And the last thing that Winnie remembers was the Great Green Grasshopper's Wife hurrying the little Skipjacks off to bed.
THE GREAT GREEN GRASSHOPPER'S BAND
(CHRISTMAS DAY)
"I beg your pardon!" said the Great Green Grasshopper's wife.
"I think I ought to beg yours," said Winnie politely.
Perhaps, however, you would like me to begin at the very beginning. Very well, then; but you must remember that, for most of it, I can only tell you what Winnie told me. It all seems to have happened between Christmas Eve and Christmas Day.

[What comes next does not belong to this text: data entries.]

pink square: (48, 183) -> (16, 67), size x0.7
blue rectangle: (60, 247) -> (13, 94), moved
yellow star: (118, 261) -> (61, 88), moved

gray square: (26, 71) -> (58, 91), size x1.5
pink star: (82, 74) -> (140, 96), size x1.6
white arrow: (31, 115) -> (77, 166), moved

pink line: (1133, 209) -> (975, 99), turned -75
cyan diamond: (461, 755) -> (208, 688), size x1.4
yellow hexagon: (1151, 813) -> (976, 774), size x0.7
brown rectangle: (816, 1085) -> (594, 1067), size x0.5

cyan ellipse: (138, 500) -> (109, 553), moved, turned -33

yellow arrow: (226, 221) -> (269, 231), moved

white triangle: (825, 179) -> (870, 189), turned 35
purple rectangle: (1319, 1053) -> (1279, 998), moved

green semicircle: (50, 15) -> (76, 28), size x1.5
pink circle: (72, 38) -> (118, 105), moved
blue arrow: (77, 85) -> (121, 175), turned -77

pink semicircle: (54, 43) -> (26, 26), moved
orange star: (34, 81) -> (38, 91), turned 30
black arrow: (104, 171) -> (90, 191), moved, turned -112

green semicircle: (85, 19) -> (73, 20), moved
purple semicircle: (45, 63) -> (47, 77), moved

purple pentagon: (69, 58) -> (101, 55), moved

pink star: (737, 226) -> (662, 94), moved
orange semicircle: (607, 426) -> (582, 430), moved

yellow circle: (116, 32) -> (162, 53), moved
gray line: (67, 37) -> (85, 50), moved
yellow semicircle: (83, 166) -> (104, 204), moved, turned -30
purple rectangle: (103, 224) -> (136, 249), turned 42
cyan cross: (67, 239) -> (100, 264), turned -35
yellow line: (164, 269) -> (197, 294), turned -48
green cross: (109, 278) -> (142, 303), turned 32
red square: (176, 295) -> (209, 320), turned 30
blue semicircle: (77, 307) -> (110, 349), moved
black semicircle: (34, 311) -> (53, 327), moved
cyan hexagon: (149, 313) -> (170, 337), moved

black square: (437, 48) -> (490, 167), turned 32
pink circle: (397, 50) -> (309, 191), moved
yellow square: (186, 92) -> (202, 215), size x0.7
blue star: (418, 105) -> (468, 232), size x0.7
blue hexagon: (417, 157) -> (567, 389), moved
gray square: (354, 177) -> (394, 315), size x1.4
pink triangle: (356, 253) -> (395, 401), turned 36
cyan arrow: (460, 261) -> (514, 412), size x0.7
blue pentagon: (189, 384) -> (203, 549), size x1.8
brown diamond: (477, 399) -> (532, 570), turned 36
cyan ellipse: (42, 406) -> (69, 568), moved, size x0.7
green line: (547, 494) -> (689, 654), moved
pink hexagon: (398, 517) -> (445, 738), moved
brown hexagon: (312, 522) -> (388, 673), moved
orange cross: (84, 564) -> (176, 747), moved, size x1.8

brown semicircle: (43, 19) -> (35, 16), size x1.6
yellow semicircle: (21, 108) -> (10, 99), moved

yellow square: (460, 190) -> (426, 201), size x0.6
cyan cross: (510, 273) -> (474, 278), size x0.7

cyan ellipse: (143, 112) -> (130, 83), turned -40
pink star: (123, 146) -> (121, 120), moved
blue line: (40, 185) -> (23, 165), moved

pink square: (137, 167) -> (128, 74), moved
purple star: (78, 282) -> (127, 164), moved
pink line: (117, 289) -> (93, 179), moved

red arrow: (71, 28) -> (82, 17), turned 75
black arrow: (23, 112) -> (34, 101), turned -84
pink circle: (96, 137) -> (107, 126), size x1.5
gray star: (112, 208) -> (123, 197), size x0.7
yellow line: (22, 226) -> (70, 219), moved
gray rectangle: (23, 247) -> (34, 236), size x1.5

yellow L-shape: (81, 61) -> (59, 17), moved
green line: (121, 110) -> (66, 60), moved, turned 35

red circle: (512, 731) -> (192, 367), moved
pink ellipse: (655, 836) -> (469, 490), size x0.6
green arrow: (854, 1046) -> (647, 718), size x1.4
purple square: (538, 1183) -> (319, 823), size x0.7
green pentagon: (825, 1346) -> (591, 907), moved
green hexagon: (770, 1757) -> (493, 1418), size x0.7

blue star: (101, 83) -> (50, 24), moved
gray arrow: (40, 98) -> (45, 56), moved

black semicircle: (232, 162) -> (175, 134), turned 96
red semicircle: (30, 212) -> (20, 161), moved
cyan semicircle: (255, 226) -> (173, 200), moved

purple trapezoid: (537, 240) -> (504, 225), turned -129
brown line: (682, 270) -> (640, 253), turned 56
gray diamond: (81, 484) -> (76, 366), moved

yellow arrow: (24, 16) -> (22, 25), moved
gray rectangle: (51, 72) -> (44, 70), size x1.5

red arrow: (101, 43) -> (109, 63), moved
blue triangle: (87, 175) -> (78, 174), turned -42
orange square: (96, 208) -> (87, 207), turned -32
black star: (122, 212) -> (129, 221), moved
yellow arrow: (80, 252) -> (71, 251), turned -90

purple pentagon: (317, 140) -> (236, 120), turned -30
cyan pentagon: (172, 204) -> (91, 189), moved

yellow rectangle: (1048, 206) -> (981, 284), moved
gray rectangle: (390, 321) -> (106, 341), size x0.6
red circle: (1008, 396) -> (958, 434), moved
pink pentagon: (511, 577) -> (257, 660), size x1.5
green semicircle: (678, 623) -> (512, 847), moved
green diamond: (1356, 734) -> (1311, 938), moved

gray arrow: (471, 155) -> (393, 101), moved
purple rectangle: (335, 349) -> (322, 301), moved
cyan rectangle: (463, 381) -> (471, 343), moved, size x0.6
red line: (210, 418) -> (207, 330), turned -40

On Christmas Eve, our Cricket, who lives in the kitchen behind the hot-water pipes, had started chirruping as usual, and I had gone into the library, and hunted out an old, old Christmas book and started reading to my small friends a story which began with a cricket singing against a tea-kettle. Then we had had a snapdragon, and then the waits had come round, so everything had been as Christmassy as ever it could be. Just as the waits finished Winnie had got into bed and snuggled herself up. All this I can vouch for myself, for I was there all the time, and I can remember how good the snapdragon was, though I did not eat quite so many raisins as one little girl. However, as she said afterwards, "Even if I did eat thirty, Father, it was quite worth it."